Document layout detection data
-*-
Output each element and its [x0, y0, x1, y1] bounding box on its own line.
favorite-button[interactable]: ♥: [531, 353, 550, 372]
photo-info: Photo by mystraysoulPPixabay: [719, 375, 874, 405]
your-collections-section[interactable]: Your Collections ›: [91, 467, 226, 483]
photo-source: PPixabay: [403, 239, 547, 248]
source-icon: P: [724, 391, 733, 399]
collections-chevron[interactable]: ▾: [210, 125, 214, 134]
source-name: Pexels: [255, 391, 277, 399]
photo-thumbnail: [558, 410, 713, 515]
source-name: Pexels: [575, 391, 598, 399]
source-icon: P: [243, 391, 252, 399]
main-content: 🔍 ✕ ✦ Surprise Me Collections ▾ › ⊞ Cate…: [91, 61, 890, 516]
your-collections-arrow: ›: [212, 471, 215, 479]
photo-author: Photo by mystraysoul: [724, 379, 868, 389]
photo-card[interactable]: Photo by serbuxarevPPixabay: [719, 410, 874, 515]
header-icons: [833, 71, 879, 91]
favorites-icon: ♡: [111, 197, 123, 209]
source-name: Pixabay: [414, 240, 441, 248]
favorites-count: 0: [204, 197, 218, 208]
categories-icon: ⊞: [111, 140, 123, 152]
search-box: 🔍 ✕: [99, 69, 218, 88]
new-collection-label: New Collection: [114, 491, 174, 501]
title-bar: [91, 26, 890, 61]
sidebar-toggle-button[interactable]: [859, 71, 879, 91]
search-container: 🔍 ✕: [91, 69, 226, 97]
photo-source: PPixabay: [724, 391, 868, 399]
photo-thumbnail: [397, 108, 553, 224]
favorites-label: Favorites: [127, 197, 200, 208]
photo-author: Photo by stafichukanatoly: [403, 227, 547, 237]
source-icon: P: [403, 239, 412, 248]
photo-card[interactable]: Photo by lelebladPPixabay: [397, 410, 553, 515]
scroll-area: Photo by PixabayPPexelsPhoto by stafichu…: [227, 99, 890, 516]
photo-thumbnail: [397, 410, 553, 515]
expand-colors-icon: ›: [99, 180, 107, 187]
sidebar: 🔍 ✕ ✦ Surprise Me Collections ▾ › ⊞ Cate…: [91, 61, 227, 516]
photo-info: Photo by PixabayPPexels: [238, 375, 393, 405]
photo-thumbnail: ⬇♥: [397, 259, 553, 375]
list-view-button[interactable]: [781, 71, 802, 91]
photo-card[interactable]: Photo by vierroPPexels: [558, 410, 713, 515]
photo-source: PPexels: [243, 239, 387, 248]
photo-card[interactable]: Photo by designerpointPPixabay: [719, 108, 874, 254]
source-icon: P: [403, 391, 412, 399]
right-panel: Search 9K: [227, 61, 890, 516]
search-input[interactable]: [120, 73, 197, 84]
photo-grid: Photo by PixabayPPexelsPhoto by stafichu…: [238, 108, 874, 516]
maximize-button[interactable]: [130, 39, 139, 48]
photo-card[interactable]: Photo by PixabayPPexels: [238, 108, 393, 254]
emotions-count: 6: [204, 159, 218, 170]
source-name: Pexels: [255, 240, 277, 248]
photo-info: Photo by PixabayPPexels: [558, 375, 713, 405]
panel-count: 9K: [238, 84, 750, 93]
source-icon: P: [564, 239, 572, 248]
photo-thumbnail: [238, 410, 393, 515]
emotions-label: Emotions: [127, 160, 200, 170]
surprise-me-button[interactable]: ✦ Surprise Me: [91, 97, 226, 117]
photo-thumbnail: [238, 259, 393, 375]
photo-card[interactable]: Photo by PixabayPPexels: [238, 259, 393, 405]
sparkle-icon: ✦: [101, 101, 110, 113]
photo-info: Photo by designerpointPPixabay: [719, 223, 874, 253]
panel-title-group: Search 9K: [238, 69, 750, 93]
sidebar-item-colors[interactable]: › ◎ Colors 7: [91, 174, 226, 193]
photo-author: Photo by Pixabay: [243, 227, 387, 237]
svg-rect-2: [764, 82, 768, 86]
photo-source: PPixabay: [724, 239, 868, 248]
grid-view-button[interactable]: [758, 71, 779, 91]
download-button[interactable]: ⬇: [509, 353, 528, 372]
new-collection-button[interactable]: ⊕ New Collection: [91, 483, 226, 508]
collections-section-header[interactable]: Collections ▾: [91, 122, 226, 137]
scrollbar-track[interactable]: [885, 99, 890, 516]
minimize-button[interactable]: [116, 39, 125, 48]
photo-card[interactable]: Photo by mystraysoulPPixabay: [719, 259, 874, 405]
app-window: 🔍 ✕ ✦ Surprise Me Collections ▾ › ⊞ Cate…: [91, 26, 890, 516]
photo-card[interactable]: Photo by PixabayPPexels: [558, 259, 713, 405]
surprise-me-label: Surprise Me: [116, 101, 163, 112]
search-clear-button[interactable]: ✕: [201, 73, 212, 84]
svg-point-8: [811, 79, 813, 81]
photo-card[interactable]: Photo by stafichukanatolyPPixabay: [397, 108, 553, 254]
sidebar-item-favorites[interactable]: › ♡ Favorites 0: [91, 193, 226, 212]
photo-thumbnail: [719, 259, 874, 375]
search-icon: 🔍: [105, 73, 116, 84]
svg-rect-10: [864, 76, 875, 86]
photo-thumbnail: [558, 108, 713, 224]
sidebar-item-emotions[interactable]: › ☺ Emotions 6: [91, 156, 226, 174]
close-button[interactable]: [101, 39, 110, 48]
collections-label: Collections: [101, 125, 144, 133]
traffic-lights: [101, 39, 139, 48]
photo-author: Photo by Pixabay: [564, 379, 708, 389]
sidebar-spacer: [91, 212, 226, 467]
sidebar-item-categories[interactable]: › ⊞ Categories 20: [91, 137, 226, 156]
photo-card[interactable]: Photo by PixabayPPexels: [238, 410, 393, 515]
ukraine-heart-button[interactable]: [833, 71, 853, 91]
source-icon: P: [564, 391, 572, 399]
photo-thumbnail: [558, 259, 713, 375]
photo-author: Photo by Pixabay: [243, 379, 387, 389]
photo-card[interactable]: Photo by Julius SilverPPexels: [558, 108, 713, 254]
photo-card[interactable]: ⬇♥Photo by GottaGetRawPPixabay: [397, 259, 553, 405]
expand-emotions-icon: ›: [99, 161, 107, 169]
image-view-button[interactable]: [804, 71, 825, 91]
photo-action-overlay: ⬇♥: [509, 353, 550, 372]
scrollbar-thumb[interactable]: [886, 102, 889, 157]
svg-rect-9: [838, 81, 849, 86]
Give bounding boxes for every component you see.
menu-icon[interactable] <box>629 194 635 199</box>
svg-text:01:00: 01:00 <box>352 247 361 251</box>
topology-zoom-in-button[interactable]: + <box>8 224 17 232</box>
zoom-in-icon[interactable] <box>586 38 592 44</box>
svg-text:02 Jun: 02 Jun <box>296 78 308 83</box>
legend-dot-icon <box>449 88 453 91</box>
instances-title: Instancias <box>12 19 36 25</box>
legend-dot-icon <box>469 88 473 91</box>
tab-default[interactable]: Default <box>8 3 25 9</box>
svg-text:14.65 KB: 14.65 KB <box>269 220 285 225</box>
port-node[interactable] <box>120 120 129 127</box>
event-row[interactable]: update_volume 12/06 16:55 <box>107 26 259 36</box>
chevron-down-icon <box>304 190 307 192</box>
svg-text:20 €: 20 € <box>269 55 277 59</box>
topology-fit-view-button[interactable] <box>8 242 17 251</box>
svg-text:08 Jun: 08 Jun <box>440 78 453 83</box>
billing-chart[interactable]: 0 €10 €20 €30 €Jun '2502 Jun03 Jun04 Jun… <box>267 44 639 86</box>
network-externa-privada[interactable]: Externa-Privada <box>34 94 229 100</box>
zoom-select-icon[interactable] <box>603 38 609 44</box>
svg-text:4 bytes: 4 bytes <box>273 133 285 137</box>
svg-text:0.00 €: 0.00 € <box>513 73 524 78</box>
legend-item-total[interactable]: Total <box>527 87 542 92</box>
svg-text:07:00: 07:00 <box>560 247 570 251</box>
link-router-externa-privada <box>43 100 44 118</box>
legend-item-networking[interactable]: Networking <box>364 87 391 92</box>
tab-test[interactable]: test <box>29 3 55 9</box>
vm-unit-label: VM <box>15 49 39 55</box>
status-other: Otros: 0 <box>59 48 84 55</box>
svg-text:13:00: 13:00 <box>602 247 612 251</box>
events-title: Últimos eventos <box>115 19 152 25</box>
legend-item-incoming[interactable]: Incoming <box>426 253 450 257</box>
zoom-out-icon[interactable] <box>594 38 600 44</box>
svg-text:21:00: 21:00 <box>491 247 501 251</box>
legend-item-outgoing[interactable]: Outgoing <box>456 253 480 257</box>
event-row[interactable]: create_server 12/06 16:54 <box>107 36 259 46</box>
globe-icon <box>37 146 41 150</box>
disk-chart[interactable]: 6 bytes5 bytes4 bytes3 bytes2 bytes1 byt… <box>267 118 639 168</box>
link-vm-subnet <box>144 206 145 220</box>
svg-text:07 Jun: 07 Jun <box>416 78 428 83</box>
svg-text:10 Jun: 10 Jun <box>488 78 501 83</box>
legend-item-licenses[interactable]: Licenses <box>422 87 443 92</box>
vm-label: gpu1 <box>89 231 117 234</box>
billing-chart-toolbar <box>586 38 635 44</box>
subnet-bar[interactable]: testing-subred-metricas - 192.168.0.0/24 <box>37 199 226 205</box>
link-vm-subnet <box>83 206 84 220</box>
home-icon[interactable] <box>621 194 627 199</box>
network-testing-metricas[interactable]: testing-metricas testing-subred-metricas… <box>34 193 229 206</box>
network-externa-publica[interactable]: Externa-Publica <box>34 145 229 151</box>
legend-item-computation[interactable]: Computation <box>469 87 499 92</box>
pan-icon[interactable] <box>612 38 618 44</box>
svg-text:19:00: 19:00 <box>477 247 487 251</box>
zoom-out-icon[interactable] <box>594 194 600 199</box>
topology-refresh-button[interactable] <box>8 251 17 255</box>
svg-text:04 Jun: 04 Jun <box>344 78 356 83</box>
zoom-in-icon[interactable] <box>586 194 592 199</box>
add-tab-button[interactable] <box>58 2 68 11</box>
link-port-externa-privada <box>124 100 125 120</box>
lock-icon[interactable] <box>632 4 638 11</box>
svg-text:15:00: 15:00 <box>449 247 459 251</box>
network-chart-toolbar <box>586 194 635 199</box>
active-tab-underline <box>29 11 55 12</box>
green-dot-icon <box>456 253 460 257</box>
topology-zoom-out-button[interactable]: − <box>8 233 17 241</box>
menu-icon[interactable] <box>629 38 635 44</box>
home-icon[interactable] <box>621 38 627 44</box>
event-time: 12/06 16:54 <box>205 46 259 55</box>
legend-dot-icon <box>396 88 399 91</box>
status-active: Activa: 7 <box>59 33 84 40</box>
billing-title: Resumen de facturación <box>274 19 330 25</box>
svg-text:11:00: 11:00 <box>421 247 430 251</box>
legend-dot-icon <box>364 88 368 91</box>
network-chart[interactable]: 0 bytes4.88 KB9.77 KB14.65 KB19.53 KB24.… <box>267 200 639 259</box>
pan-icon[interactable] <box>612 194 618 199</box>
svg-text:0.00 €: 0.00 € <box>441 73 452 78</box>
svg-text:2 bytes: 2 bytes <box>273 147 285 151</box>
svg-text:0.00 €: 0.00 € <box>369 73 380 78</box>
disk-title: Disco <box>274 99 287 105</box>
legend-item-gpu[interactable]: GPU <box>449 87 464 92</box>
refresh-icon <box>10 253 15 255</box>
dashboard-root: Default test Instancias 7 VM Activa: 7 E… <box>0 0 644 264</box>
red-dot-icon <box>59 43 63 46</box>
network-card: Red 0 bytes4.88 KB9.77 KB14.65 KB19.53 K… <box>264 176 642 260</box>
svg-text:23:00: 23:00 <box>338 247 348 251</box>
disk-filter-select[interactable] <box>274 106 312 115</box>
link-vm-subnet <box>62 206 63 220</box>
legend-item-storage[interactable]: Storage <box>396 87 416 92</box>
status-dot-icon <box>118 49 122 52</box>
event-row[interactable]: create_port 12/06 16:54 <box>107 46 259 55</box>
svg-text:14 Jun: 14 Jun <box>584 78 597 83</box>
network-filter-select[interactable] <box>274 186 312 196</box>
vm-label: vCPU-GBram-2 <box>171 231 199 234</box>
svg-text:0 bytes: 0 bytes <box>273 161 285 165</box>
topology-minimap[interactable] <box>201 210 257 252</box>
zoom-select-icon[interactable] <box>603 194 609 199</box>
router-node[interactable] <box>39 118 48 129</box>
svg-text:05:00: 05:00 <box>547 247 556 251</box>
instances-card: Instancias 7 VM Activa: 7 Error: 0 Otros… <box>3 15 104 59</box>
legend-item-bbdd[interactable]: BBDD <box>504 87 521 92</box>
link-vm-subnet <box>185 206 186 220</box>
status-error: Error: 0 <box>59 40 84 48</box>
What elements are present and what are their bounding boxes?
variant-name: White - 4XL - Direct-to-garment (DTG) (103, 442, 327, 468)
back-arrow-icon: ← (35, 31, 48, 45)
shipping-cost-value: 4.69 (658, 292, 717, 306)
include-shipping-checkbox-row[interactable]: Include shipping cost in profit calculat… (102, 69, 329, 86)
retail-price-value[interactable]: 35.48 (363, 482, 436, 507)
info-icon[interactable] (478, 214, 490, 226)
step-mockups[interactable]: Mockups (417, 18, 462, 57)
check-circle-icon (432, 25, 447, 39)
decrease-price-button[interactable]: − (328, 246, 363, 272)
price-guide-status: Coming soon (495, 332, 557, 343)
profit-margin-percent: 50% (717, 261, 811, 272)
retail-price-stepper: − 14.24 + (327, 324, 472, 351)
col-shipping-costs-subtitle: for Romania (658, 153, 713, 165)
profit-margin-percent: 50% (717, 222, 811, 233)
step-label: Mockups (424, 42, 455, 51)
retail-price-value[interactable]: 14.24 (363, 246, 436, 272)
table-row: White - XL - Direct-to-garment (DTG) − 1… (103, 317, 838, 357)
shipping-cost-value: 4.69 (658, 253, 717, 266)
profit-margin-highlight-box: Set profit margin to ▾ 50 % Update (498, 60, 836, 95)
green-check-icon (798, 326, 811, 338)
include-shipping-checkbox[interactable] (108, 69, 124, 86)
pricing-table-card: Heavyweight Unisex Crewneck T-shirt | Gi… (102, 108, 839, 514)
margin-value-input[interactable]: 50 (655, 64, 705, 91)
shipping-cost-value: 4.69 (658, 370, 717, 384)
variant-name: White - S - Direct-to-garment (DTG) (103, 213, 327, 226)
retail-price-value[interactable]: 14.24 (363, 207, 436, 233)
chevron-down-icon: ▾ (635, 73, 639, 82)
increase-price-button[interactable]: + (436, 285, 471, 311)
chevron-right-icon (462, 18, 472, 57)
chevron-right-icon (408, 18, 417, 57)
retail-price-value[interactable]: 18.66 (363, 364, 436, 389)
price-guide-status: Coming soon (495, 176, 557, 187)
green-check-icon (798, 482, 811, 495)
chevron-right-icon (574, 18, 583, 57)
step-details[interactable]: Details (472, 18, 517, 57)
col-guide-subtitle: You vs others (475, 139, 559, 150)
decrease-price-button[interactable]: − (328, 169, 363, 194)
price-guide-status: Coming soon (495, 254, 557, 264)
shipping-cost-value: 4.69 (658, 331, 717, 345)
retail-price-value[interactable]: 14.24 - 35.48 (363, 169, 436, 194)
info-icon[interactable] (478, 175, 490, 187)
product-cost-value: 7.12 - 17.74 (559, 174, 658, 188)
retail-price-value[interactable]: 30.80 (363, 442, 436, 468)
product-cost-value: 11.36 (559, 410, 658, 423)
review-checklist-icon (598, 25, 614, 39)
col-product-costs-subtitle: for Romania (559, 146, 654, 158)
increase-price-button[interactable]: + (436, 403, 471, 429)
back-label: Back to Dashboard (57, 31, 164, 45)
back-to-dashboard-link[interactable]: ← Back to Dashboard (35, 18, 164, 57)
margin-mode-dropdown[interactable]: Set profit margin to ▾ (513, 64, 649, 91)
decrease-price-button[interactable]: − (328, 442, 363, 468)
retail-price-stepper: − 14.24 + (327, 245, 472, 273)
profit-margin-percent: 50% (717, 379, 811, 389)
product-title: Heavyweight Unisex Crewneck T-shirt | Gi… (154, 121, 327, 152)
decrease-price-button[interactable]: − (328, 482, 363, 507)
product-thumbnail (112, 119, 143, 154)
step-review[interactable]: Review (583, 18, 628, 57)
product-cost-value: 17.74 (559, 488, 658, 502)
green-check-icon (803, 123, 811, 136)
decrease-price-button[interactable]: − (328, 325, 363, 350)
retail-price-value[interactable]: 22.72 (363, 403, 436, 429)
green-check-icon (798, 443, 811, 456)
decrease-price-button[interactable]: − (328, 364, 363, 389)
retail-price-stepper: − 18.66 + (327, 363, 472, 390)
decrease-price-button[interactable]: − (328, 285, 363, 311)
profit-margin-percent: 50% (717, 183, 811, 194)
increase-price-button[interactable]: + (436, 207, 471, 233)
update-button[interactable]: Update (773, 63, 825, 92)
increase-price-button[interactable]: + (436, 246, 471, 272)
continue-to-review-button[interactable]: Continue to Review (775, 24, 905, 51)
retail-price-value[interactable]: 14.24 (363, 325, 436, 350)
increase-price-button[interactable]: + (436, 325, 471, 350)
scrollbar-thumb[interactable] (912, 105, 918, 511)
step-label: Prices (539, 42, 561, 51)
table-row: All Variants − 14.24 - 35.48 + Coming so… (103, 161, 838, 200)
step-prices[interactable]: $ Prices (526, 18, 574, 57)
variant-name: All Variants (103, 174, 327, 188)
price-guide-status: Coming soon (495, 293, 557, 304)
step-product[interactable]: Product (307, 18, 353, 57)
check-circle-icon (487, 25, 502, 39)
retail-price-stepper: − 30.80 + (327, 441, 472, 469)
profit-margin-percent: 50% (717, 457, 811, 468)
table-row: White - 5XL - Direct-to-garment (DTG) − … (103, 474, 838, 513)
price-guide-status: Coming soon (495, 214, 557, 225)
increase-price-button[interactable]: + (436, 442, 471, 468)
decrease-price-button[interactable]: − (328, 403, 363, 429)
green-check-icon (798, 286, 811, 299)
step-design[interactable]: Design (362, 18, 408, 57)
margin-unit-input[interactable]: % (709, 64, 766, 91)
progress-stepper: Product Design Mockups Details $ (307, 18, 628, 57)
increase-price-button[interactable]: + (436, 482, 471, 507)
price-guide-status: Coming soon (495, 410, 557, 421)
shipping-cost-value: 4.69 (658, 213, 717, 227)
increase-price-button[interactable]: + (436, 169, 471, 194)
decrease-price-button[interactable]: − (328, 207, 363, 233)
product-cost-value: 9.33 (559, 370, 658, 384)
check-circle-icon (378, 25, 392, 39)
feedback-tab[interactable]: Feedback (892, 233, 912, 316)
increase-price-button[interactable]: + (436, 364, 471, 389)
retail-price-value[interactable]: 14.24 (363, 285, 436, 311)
-*-
TASK ITEM:
Tally every line above that has the word "arrow", and report the total with no other words.

TASK ANSWER:
2